But there were intriguing features. I was especially interested in the story because some of its elements were present in a novel I wrote in the 1980s (never published), specifically the President’s daughter’s involvement in unraveling a plot by the rich and powerful to escape the apocalypse. Even the ethics of the ending is similar. I suppose if I ever publish it I’ll be accused of stealing from this movie.
On the characters and their relationships: I’ve noticed that in contrast to 1950s space invaders and end-of-the-world movies which emphasized a romantic relationship between a man and a woman, the 21st century versions favor a father (usually divorced) fighting to save his children. That contrast is clearest in the 1953 George Pal version of H.G. Wells’ War of the Worlds versus the 2005 Spielberg version. It was an estranged father's quest to save his son in Emmerich's The Day After Tomorrow. And it’s true in this movie, as John Cusack is the previously neglectful father fighting to save his children.

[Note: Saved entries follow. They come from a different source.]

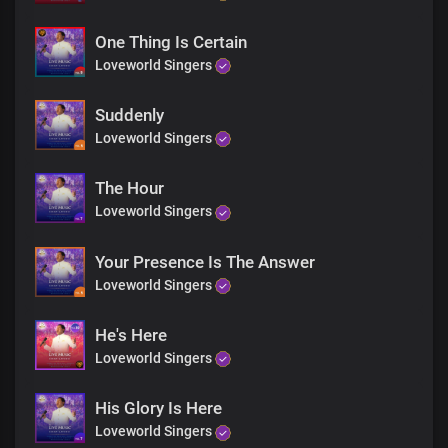
One Thing Is Certain
Loveworld Singers
Suddenly
Loveworld Singers
The Hour
Loveworld Singers
Your Presence Is The Answer
Loveworld Singers
He's Here
Loveworld Singers
His Glory Is Here
Loveworld Singers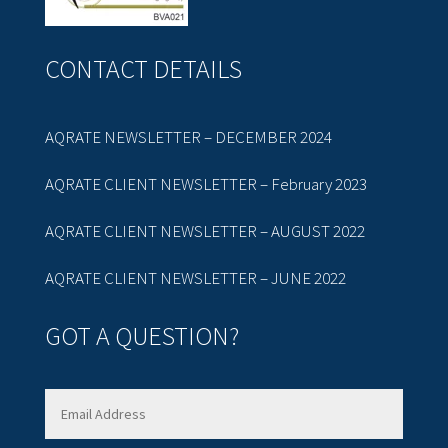
CONTACT DETAILS
AQRATE NEWSLETTER – DECEMBER 2024
AQRATE CLIENT NEWSLETTER – February 2023
AQRATE CLIENT NEWSLETTER – AUGUST 2022
AQRATE CLIENT NEWSLETTER – JUNE 2022
GOT A QUESTION?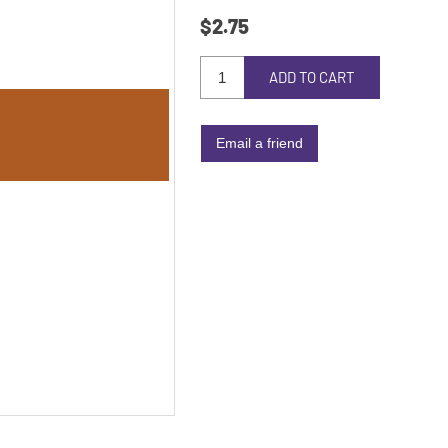
$2.75
ADD TO CART
Email a friend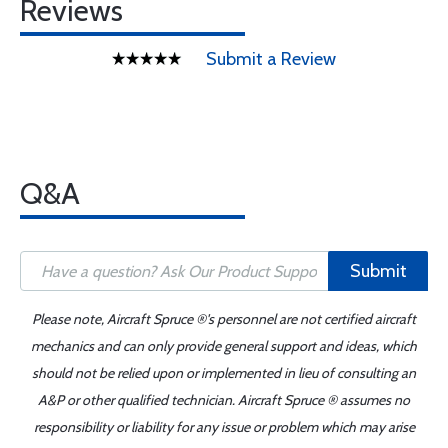
Reviews
Submit a Review
Q&A
Submit
Please note, Aircraft Spruce ®'s personnel are not certified aircraft
mechanics and can only provide general support and ideas, which
should not be relied upon or implemented in lieu of consulting an
A&P or other qualified technician. Aircraft Spruce ® assumes no
responsibility or liability for any issue or problem which may arise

There is a secondary romantic relationship in 2012, and credit Emmerich—his casting of Will Smith as the romantic hero in Independence Day was no fluke. Not only are his romantic leads African American (though both played by Brit actors, while an apparently Brit scientist is played by Seattle and Star Trek: Enterprise actor John Billingsley), but he follows characters of several nationalities (Indian, Tibetan as well as Russian) of all ages and in many kinds of relationships: father-son, brothers, etc.) However, that the President of the U.S. is played by a black actor (Danny Glover) was becoming a screen convention even before President Obama’s election.
In the end, however, I was most interested in the ethical aspects, in which the old (but never referenced) idea of Lifeboat Ethics is made literal. The movie is bold enough to show what feels likely—that the wealthy will buy the best seats on the next Noah’s Ark. A lot of people necessarily must be left behind, and in an almost shocking way, we naturally assume it will be those too poor to pay for passage. Contrast this with the lottery from among young candidates best able to perpetuate the species in the 1950s film When Worlds Collide (again, by George Pal.)
2012 wrings some hope out of the deaths of billions and the destruction of much of the planet (the special effects folks got to destroy most of the major landmarks and icons they missed in previous Emmerich epics), and that the poor continent of Africa is the only one to survive intact has some poetic justice. But in dealing with the Lifeboat Ethics question it’s not entirely honest: those big, energy-eating arks showed no apparent strain caused by opening their gates to the huddled masses they were going to leave behind.